TASK DIRECTIONS
Given the records underneath, please repeat exactly the lines from the line with "營業員證 黃偉政(111)登字第411145號" through the line with "niekoľkých okamihov minimalizovať na ve", passing over any picture.

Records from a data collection
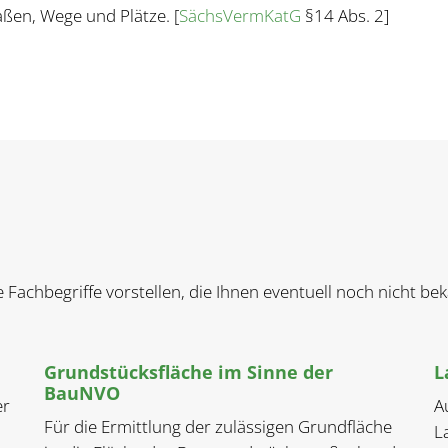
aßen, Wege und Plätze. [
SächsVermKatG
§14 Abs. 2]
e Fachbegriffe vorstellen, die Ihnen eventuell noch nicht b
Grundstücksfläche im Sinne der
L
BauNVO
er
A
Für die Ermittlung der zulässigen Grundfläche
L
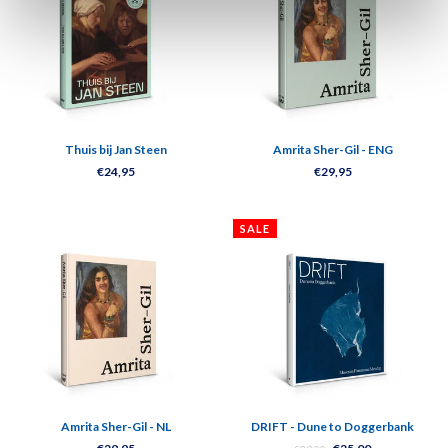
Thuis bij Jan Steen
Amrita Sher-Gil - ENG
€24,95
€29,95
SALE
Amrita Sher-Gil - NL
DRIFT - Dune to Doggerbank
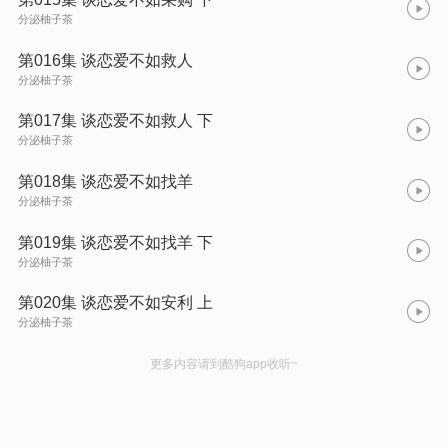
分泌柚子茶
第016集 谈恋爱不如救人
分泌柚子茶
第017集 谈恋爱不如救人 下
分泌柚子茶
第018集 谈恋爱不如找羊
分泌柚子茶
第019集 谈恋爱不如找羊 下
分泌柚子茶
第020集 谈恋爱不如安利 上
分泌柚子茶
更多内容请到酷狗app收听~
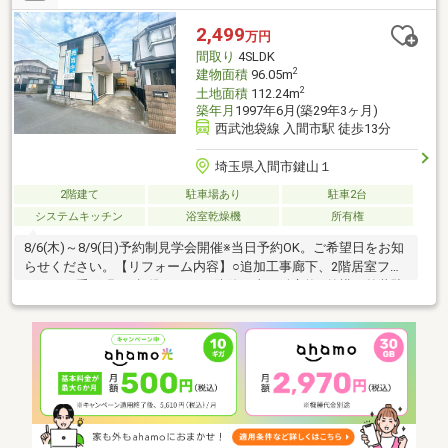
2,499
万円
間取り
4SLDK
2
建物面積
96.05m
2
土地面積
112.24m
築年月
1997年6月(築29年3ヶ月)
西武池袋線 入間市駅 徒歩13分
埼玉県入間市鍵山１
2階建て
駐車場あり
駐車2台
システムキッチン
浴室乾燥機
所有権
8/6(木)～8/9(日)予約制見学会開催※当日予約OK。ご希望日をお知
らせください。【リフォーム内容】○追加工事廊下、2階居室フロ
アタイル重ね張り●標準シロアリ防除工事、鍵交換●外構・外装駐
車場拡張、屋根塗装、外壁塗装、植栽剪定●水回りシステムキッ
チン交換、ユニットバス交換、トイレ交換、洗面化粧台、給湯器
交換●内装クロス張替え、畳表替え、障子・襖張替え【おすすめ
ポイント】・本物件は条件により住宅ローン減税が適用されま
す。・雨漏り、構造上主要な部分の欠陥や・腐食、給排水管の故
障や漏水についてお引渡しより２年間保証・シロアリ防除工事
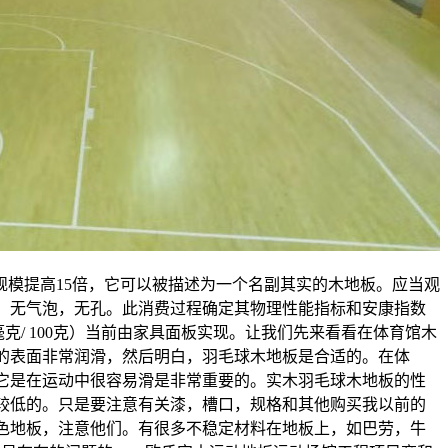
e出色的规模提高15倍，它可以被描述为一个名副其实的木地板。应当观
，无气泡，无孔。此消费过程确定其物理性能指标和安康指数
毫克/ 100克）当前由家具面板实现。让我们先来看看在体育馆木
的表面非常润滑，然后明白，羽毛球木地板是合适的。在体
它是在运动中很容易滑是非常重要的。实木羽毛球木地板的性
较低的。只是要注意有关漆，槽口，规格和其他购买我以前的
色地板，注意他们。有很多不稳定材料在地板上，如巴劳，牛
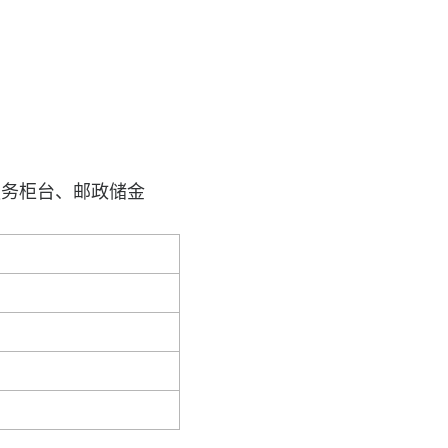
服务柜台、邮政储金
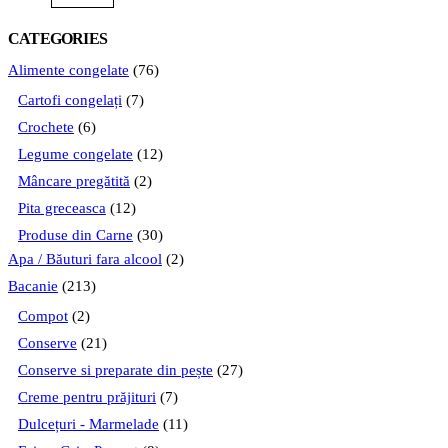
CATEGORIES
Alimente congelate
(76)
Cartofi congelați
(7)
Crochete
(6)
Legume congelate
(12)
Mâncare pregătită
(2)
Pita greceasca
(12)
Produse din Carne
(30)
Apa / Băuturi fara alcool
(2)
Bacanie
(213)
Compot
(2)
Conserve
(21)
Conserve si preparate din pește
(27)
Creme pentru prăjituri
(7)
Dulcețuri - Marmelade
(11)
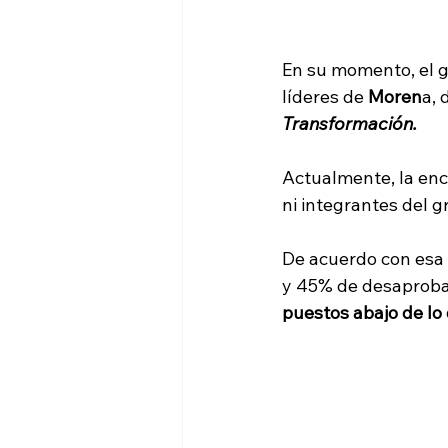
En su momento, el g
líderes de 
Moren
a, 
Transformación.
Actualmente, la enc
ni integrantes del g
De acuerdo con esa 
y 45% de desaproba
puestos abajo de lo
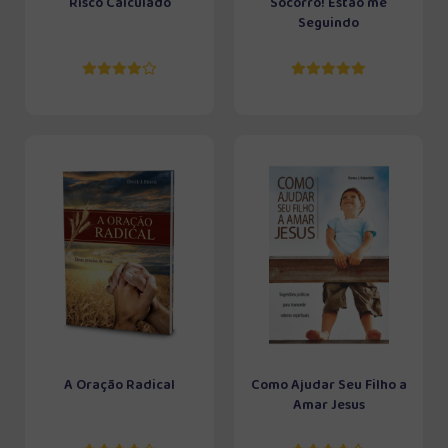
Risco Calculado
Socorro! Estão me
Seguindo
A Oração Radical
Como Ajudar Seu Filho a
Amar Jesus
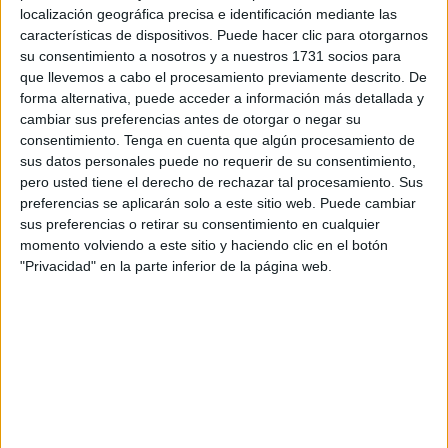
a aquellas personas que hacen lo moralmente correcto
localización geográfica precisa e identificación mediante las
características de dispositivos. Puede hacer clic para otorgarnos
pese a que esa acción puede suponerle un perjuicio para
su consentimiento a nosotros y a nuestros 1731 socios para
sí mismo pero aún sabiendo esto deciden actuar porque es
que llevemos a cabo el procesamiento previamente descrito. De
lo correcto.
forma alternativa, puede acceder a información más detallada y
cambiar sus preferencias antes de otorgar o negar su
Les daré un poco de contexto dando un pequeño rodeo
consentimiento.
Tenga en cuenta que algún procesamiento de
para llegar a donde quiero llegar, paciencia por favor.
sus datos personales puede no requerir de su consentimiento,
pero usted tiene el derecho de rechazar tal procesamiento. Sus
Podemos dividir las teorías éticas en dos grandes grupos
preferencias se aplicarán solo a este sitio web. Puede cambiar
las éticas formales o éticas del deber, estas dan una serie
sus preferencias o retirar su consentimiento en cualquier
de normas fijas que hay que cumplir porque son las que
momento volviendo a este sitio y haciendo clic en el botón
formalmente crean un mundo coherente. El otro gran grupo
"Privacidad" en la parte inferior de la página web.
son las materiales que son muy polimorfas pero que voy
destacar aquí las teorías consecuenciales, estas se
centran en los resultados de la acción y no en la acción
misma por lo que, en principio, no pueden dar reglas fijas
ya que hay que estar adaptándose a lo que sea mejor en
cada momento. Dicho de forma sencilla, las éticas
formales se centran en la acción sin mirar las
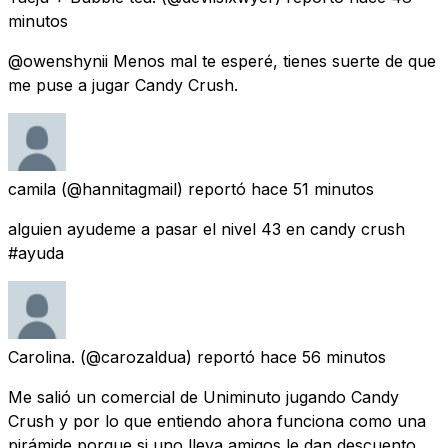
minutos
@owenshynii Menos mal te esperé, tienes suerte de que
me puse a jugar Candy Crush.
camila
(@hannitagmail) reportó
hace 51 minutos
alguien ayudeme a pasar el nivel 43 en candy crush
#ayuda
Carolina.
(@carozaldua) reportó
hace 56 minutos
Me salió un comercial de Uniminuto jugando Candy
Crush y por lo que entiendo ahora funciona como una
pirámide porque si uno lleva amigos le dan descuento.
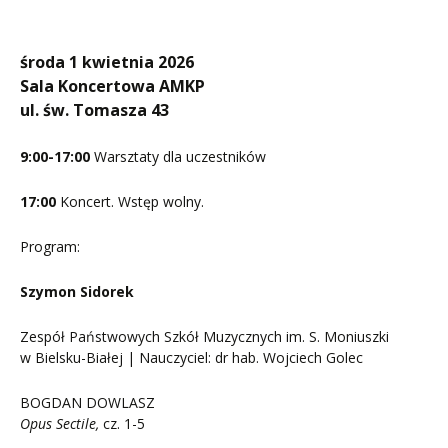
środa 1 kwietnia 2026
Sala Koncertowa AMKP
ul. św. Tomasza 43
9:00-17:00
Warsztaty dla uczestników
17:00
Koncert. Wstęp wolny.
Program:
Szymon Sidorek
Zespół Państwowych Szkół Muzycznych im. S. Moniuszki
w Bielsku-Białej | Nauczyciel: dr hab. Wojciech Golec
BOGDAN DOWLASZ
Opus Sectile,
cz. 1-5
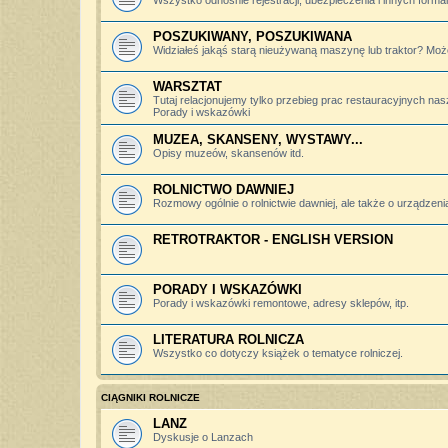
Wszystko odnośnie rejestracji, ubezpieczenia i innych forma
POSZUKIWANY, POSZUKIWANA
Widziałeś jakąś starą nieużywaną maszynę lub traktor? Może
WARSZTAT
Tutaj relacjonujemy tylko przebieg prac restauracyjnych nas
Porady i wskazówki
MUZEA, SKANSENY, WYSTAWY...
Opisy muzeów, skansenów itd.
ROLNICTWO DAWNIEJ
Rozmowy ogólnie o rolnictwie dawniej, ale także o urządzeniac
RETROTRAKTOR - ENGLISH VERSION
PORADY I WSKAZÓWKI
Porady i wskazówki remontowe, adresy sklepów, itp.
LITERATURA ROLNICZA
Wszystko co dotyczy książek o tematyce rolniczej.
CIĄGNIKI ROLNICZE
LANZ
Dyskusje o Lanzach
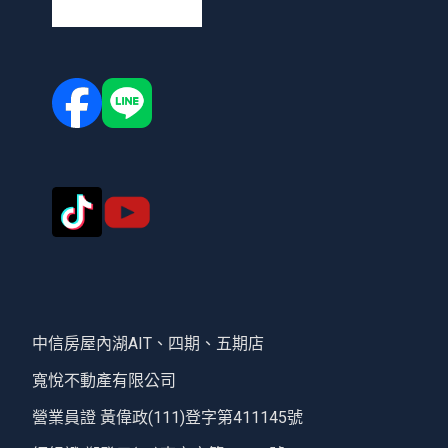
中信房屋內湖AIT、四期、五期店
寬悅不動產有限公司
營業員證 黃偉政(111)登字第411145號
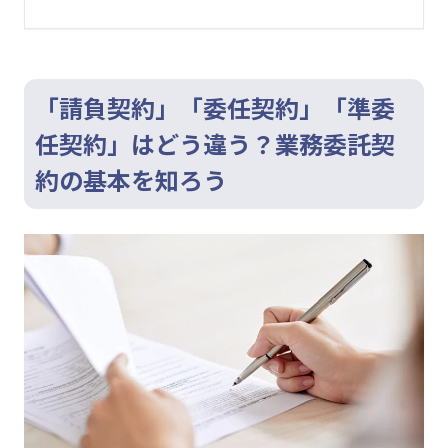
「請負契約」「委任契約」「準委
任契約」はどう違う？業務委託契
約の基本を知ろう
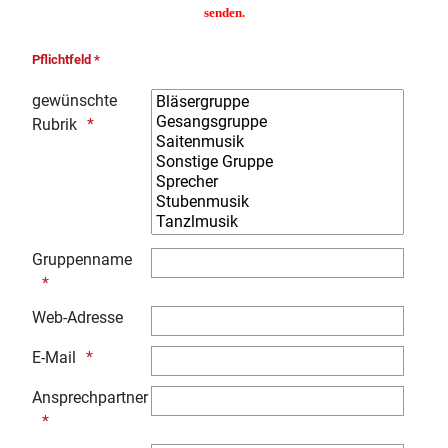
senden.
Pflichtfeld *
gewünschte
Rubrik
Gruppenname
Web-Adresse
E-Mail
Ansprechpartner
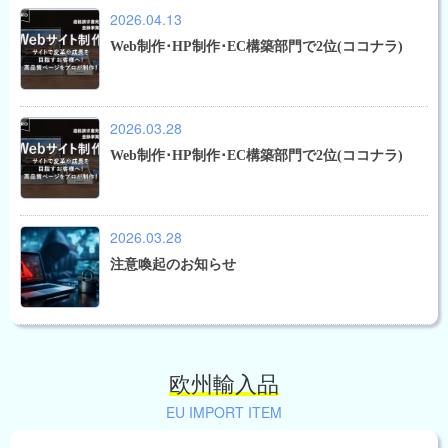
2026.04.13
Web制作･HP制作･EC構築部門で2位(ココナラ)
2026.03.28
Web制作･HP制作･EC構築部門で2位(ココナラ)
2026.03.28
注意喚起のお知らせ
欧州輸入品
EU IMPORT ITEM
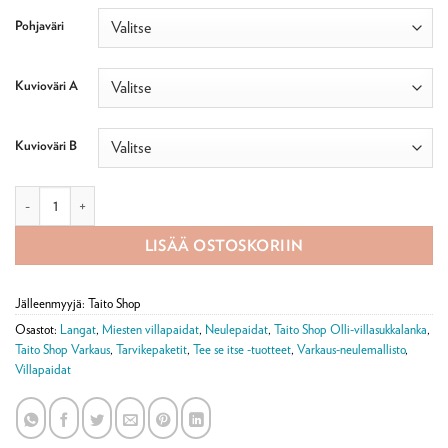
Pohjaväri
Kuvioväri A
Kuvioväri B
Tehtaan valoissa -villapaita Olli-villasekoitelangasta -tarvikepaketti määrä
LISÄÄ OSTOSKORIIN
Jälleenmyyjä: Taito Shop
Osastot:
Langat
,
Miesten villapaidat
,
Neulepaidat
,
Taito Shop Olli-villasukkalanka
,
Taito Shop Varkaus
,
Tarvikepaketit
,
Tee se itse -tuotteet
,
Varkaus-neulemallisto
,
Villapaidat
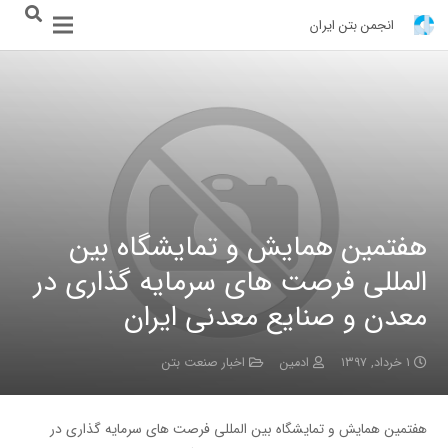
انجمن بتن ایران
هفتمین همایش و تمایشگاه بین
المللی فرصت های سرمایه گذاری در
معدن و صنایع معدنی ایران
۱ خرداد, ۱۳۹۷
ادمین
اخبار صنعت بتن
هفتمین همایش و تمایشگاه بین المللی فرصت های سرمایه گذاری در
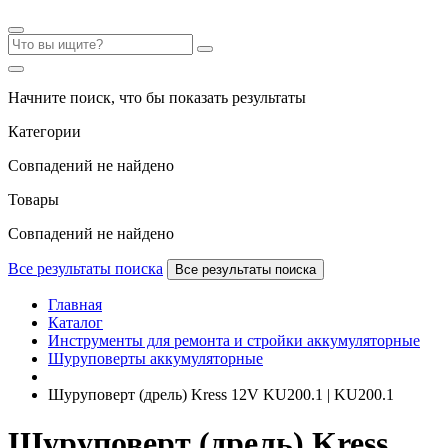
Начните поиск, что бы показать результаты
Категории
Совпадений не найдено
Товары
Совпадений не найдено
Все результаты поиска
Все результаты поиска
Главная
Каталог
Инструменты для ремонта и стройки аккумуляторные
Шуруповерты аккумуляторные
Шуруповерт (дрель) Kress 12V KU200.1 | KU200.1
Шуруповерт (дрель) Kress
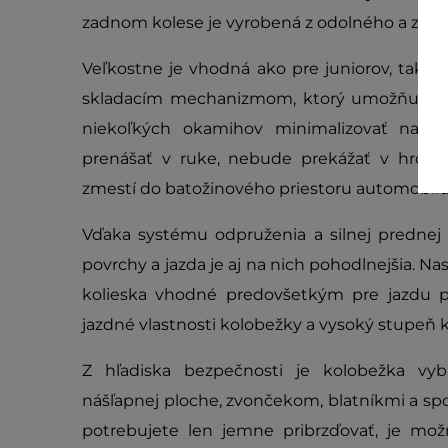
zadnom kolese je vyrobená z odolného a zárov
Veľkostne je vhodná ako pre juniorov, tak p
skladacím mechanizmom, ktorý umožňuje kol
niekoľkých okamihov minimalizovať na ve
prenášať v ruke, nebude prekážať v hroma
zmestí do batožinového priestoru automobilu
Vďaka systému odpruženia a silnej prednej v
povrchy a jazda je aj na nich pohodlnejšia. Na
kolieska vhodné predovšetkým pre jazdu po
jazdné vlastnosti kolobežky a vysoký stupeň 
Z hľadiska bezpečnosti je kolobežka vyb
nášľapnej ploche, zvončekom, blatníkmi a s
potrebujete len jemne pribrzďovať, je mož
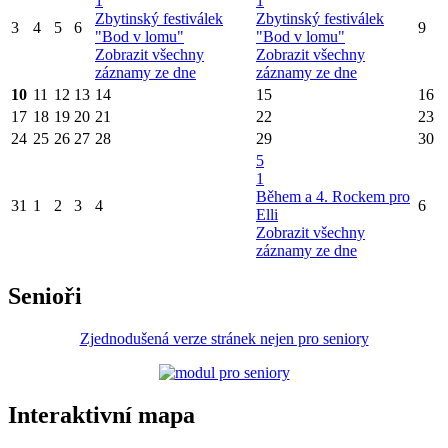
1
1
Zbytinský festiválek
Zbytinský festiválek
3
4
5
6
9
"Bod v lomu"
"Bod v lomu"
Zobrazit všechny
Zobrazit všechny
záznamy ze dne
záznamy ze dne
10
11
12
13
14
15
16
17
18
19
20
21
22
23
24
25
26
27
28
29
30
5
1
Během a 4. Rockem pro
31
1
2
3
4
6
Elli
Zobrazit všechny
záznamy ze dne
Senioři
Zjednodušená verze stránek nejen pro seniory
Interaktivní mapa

ANSWER AREA
營業員證 黃偉政(111)登字第411145號
「請負契約」「委任契約」「準委
任契約」はどう違う？業務委託契
約の基本を知ろう
senden.
Pflichtfeld *
gewünschte
Rubrik
Gruppenname
Web-Adresse
E-Mail
Ansprechpartner
2026.04.13
Web制作･HP制作･EC構築部門で2位(ココナラ)
2026.03.28
Web制作･HP制作･EC構築部門で2位(ココナラ)
2026.03.28
注意喚起のお知らせ
欧州輸入品
EU IMPORT ITEM
Pohjaväri
Kuvioväri A
Kuvioväri B
Tehtaan valoissa -villapaita Olli-villasekoitelangasta -tarvikepaketti määrä
LISÄÄ OSTOSKORIIN
Jälleenmyyjä: Taito Shop
Osastot:
Langat
,
Miesten villapaidat
,
Neulepaidat
,
Taito Shop Olli-villasukkalanka
,
Taito Shop Varkaus
,
Tarvikepaketit
,
Tee se itse -tuotteet
,
Varkaus-neulemallisto
,
Villapaidat
انجمن بتن ایران
هفتمین همایش و تمایشگاه بین
المللی فرصت های سرمایه گذاری در
معدن و صنایع معدنی ایران
۱ خرداد, ۱۳۹۷
ادمین
اخبار صنعت بتن
هفتمین همایش و تمایشگاه بین المللی فرصت های سرمایه گذاری در
Начните поиск, что бы показать результаты
Категории
Совпадений не найдено
Товары
Совпадений не найдено
Все результаты поиска
Все результаты поиска
Главная
Каталог
Инструменты для ремонта и стройки аккумуляторные
Шуруповерты аккумуляторные
Шуруповерт (дрель) Kress 12V KU200.1 | KU200.1
Шуруповерт (дрель) Kress
zadnom kolese je vyrobená z odolného a zárov
Veľkostne je vhodná ako pre juniorov, tak p
skladacím mechanizmom, ktorý umožňuje kol
niekoľkých okamihov minimalizovať na ve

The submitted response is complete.